MATERIAL PROVIDED: Begin

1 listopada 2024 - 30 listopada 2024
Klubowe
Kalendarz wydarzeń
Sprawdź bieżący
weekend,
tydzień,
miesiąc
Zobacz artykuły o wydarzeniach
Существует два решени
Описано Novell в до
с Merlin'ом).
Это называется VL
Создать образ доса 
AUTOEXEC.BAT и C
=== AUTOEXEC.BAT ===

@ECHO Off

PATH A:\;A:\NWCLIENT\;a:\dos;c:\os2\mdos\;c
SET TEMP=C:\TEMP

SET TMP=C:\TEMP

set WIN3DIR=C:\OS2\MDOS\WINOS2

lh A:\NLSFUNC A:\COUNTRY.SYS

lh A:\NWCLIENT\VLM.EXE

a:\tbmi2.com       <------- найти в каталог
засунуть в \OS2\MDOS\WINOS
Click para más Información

MATERIAL PROVIDED: End
MATERIAL PROVIDED: Begin

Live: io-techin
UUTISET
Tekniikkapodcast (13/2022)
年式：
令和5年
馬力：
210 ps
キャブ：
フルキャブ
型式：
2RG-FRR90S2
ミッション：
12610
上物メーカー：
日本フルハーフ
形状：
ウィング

MATERIAL PROVIDED: End

## AIM OF THE EXERCISE
Above are the entries. Output exactly the lines beginning with the line that has "Существует два решени" and ending with the line that has "Click para más Información".

## RESPONSE TO THIS EXERCISE
Существует два решени
Описано Novell в до
с Merlin'ом).
Это называется VL
Создать образ доса 
AUTOEXEC.BAT и C
=== AUTOEXEC.BAT ===

@ECHO Off

PATH A:\;A:\NWCLIENT\;a:\dos;c:\os2\mdos\;c
SET TEMP=C:\TEMP

SET TMP=C:\TEMP

set WIN3DIR=C:\OS2\MDOS\WINOS2

lh A:\NLSFUNC A:\COUNTRY.SYS

lh A:\NWCLIENT\VLM.EXE

a:\tbmi2.com       <------- найти в каталог
засунуть в \OS2\MDOS\WINOS
Click para más Información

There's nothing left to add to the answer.